Garza has a tendency to give up the long ball away from the Trop as evidenced by his road HR/FB ratios of 12.3% and 11.3%, in contrast to 8.5% at home, over the past two seasons. His FB% has also increased every season since 2007. None of that information is good for a pitcher who will call Wrigley Field home this year. Getting away from the AL East automatically breathes life into Garza’s season, but consider his peripherals come draft day.
A return trip to the Bronx was likely the worst thing that could have happened to Javier Vazquez’s fantasy life. After a fantastic 2009 season for Atlanta in which he posted the highest K/9 and lowest FIP of his career, Vazquez was, and I mean this in the nicest way possible, completely and utterly useless for the Yankees in 2010. His K/9 fell to a 10 year worst of 6.92, his ERA ballooned to 5.32 and BB/9 was an unsightly 3.72. The culprit looks to be a big loss in velocity. Usually sitting at around 90-91 mph, Javy dipped into the 88 mph range and even dipped below that a bit before finishing at a 88.7 mph average. He’s always been more of a fly ball pitcher, and to succeed in doing that you have to miss bats. You’re not going to miss anything at 88 mph.

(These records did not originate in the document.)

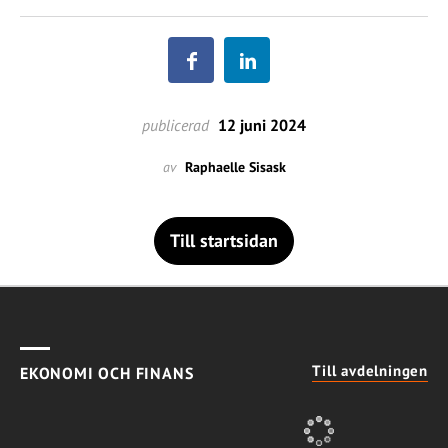
publicerad
12 juni 2024
av
Raphaelle Sisask
Till startsidan
Till avdelningen
EKONOMI OCH FINANS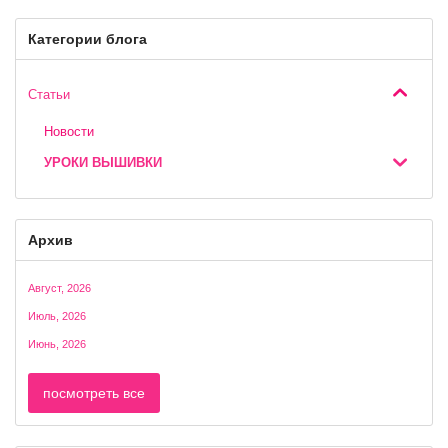
Категории блога
Статьи
Новости
УРОКИ ВЫШИВКИ
Архив
Август, 2026
Июль, 2026
Июнь, 2026
посмотреть все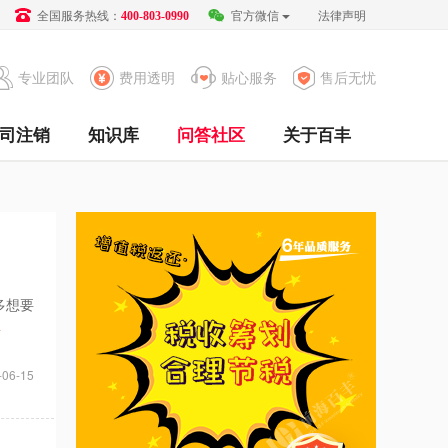
全国服务热线：
官方微信
法律声明
400-803-0990
专业团队
费用透明
贴心服务
售后无忧
司注销
知识库
问答社区
关于百丰
多想要
>
-06-15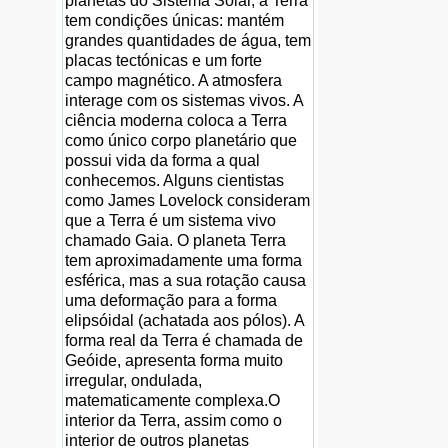
planetas do Sistema Solar, a Terra
tem condições únicas: mantém
grandes quantidades de água, tem
placas tectónicas e um forte
campo magnético. A atmosfera
interage com os sistemas vivos. A
ciência moderna coloca a Terra
como único corpo planetário que
possui vida da forma a qual
conhecemos. Alguns cientistas
como James Lovelock consideram
que a Terra é um sistema vivo
chamado Gaia. O planeta Terra
tem aproximadamente uma forma
esférica, mas a sua rotação causa
uma deformação para a forma
elipsóidal (achatada aos pólos). A
forma real da Terra é chamada de
Geóide, apresenta forma muito
irregular, ondulada,
matematicamente complexa.O
interior da Terra, assim como o
interior de outros planetas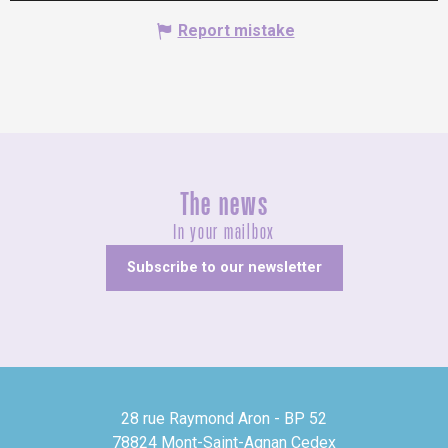
Report mistake
The news
In your mailbox
Subscribe to our newsletter
28 rue Raymond Aron - BP 52
78824 Mont-Saint-Agnan Cedex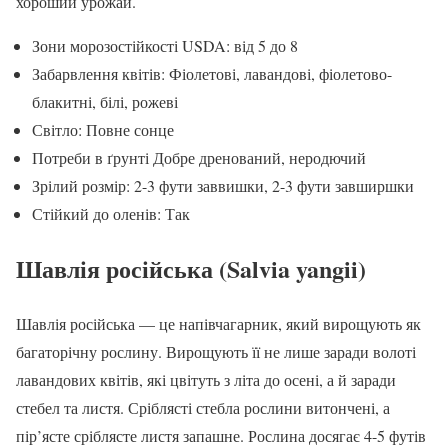
хороший урожай.
Зони морозостійкості USDA: від 5 до 8
Забарвлення квітів: Фіолетові, лавандові, фіолетово-
блакитні, білі, рожеві
Світло: Повне сонце
Потреби в ґрунті Добре дренований, неродючий
Зрілий розмір: 2-3 фути заввишки, 2-3 фути завширшки
Стійкий до оленів: Так
Шавлія російська (Salvia yangii)
Шавлія російська — це напівчагарник, який вирощують як
багаторічну рослину. Вирощують її не лише заради волоті
лавандових квітів, які цвітуть з літа до осені, а й заради
стебел та листя. Сріблясті стебла рослини витончені, а
пір’ясте сріблясте листя запашне. Рослина досягає 4-5 футів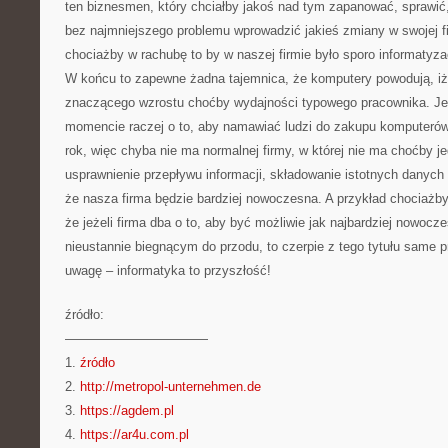
ten biznesmen, który chciałby jakoś nad tym zapanować, sprawić
bez najmniejszego problemu wprowadzić jakieś zmiany w swojej 
chociażby w rachubę to by w naszej firmie było sporo informatyzac
W końcu to zapewne żadna tajemnica, że komputery powodują, iż 
znaczącego wzrostu choćby wydajności typowego pracownika. Je
momencie raczej o to, aby namawiać ludzi do zakupu komputeró
rok, więc chyba nie ma normalnej firmy, w której nie ma choćby
usprawnienie przepływu informacji, składowanie istotnych danych 
że nasza firma będzie bardziej nowoczesna. A przykład chociażby
że jeżeli firma dba o to, aby być możliwie jak najbardziej nowoc
nieustannie biegnącym do przodu, to czerpie z tego tytułu same pr
uwagę – informatyka to przyszłość!
źródło:
———————————
1.
źródło
2.
http://metropol-unternehmen.de
3.
https://agdem.pl
4.
https://ar4u.com.pl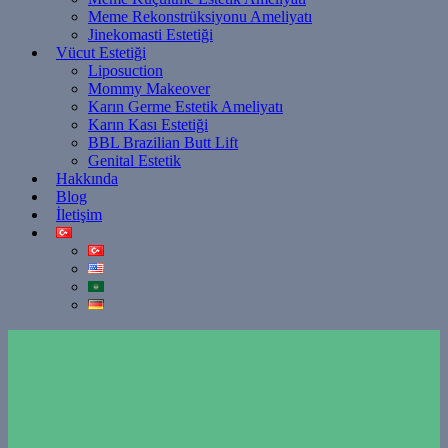
Meme Rekonstrüksiyonu Ameliyatı
Jinekomasti Estetiği
Vücut Estetiği
Liposuction
Mommy Makeover
Karın Germe Estetik Ameliyatı
Karın Kası Estetiği
BBL Brazilian Butt Lift
Genital Estetik
Hakkında
Blog
İletişim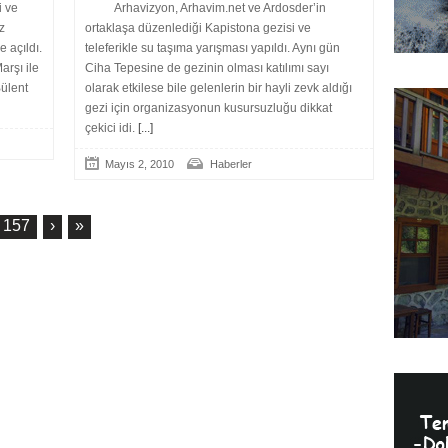
i ve
Arhavizyon, Arhavim.net ve Ardosder’in
z
ortaklaşa düzenlediği Kapistona gezisi ve
e açıldı.
teleferikle su taşıma yarışması yapıldı. Aynı gün
arşı ile
Ciha Tepesine de gezinin olması katılımı sayı
Bülent
olarak etkilese bile gelenlerin bir hayli zevk aldığı
gezi için organizasyonun kusursuzluğu dikkat
çekici idi.
[...]
Mayıs 2, 2010
Haberler
157
›
»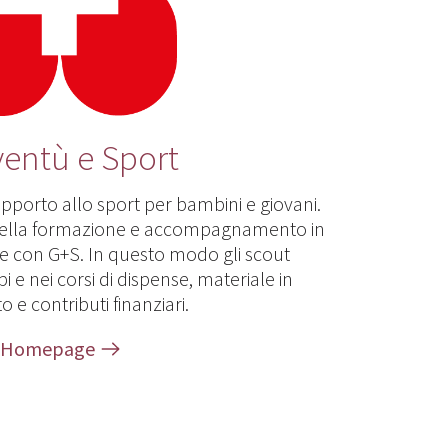
entù e Sport
pporto allo sport per bambini e giovani.
i della formazione e accompagnamento in
ne con G+S. In questo modo gli scout
 e nei corsi di dispense, materiale in
o e contributi finanziari.
Homepage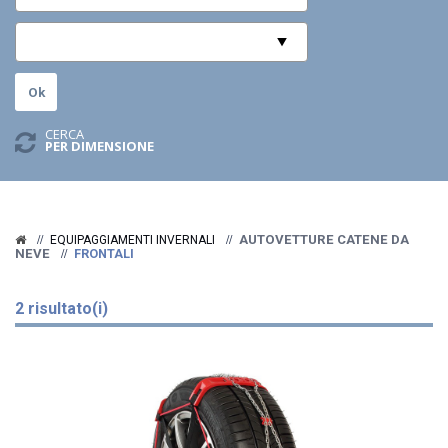
CERCA
PER DIMENSIONE
AUTOVETTURE CATENE DA
EQUIPAGGIAMENTI INVERNALI
NEVE
FRONTALI
2 risultato(i)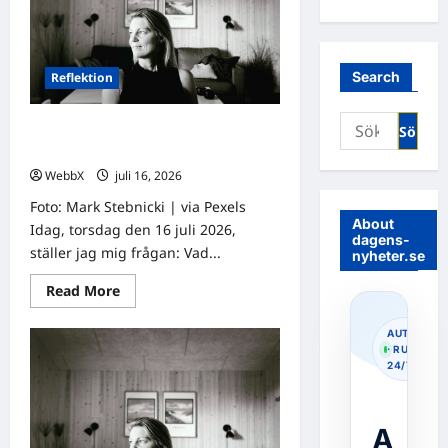
Search
Reflektion
Sök
Dagens tanke: Insikter från livets
efter:
skola
WebbX
juli 16, 2026
0
Foto: Mark Stebnicki | via Pexels
About
Idag, torsdag den 16 juli 2026,
dagens-
ställer jag mig frågan: Vad...
nyheter.se
Read
Read More
more
about
Dagens
AUTOPOS
tanke:
· RUNNIN
Insikter
24/7
från
livets
skola
A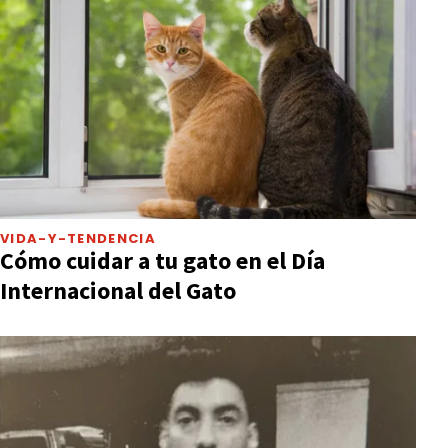
VIDA-Y-TENDENCIA
Cómo cuidar a tu gato en el Día
Internacional del Gato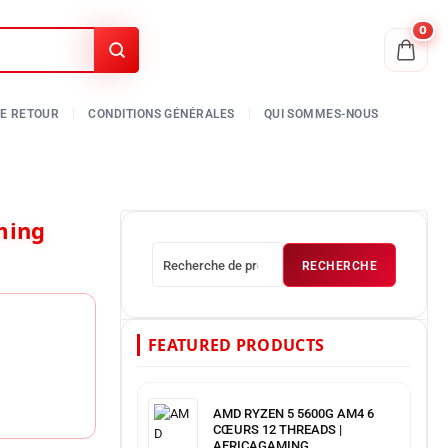
0
RECHERCHE
FEATURED PRODUCTS
AMD RYZEN 5 5600G AM4 6
CŒURS 12 THREADS |
AFRICAGAMING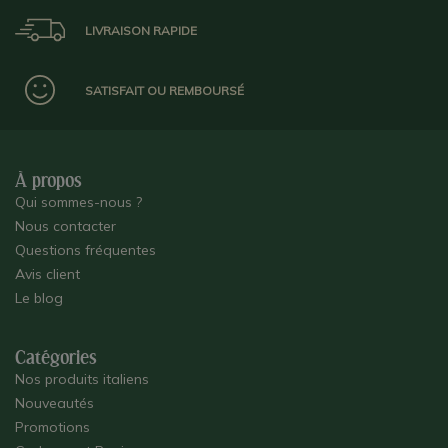
LIVRAISON RAPIDE
SATISFAIT OU REMBOURSÉ
À propos
Qui sommes-nous ?
Nous contacter
Questions fréquentes
Avis client
Le blog
Catégories
Nos produits italiens
Nouveautés
Promotions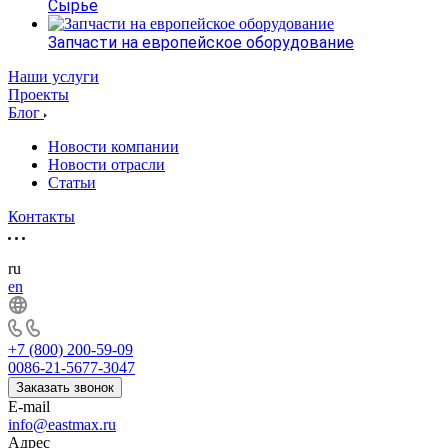
Сырье
Запчасти на европейское оборудование
Наши услуги
Проекты
Блог
Новости компании
Новости отрасли
Статьи
Контакты
ru
en
+7 (800) 200-59-09
0086-21-5677-3047
Заказать звонок
E-mail
info@eastmax.ru
Адрес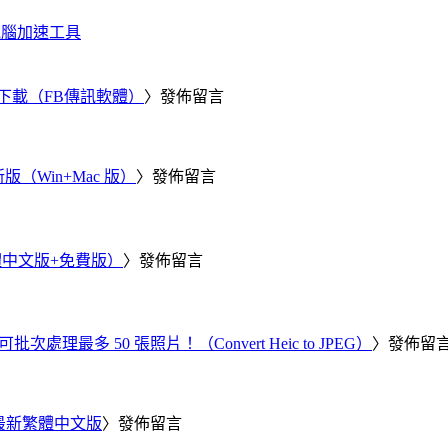
化、電腦加速工具
 電腦版下載（FB傳訊軟體）
〉發佈留言
新版（Win+Mac 版）
〉發佈留言
繁體中文版+免費版）
〉發佈留言
批次處理最多 50 張照片！（Convert Heic to JPEG）
〉發佈留
25 最新繁體中文版
〉發佈留言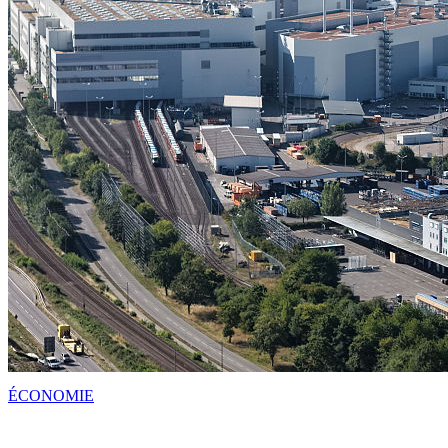
ÉCONOMIE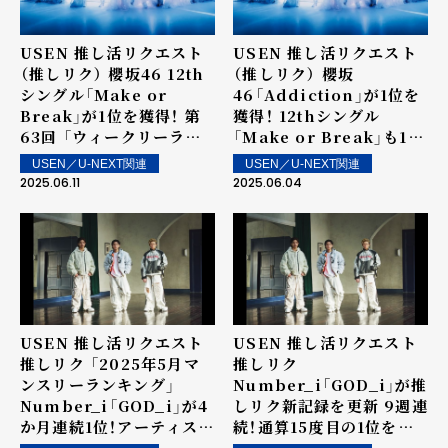
USEN 推し活リクエスト
USEN 推し活リクエスト
（推しリク） 櫻坂46 12th
（推しリク） 櫻坂
シングル「Make or
46「Addiction」が1位を
Break」が1位を獲得！ 第
獲得！ 12thシングル
63回 「ウィークリーラン
「Make or Break」も15
キング」を発表～ 上位ラン
位にランクイン！第62回
USEN／U-NEXT関連
USEN／U-NEXT関連
クイン楽曲は街中・店内で
「ウィークリーランキン
2025.06.11
2025.06.04
配信！
グ」を発表～ 上位ランクイ
ン楽曲は街中・店内で配
信！
USEN 推し活リクエスト
USEN 推し活リクエスト
推しリク 「2025年5月マ
推しリク
ンスリーランキング」
Number_i「GOD_i」が推
Number_i「GOD_i」が4
しリク新記録を更新 9週連
か月連続1位！アーティスト
続！通算15度目の1位を獲
としては6か月連続の1位
得！ 第61回 「ウィークリー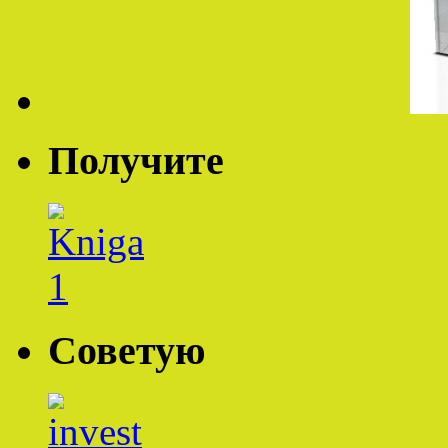
Получите
Советую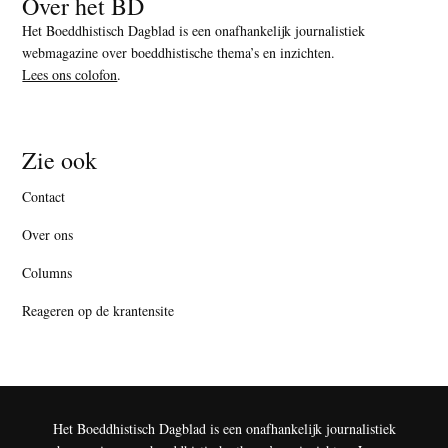
Over het BD
Het Boeddhistisch Dagblad is een onafhankelijk journalistiek
webmagazine over boeddhistische thema’s en inzichten.
Lees ons colofon
.
Zie ook
Contact
Over ons
Columns
Reageren op de krantensite
Het Boeddhistisch Dagblad is een onafhankelijk journalistiek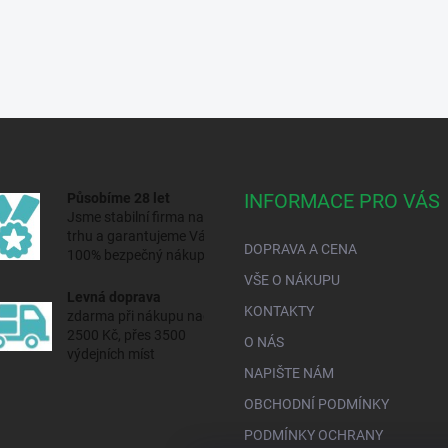
INFORMACE PRO VÁS
Působíme 28 let
Jsme stabilní firma na
trhu a
garantujeme Vám
DOPRAVA A CENA
100% bezpečný nákup.
VŠE O NÁKUPU
Levná doprava
KONTAKTY
zdarma při nákupu nad
2500 Kč, přes 3500
O NÁS
výdejních míst
NAPIŠTE NÁM
OBCHODNÍ PODMÍNKY
PODMÍNKY OCHRANY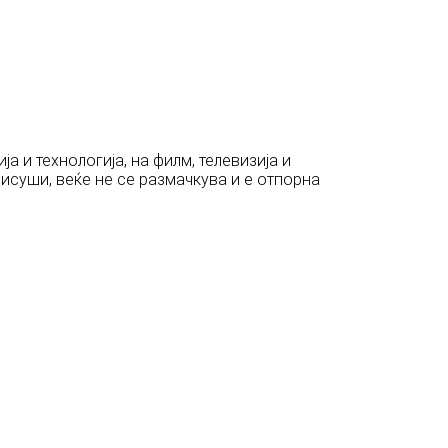
 и технологија, на филм, телевизија и
е исуши, веќе не се размачкува и е отпорна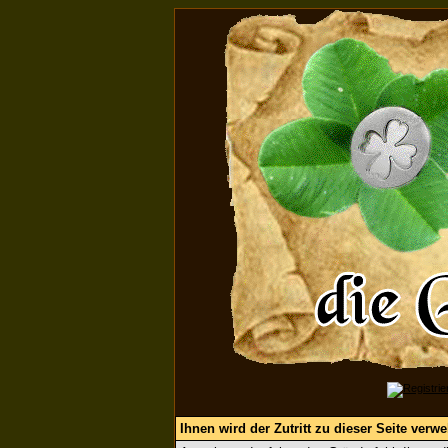
Ihnen wird der Zutritt zu dieser Seite verwe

As Dave Cameron noted, when pitchers experience a decrease in their fastball velocity like Vazquez’s they do not get it back. Vazquez is no longer a young man; the miles he’s put on his arm over his excellent career look to be catching up to him. He’s worth a late, late round gamble in most leagues, as moving from Yankee Stadium to Sun Life Stadium will help any pitcher, but a return trip to the NL may not be enough to get Vazquez back on the right track.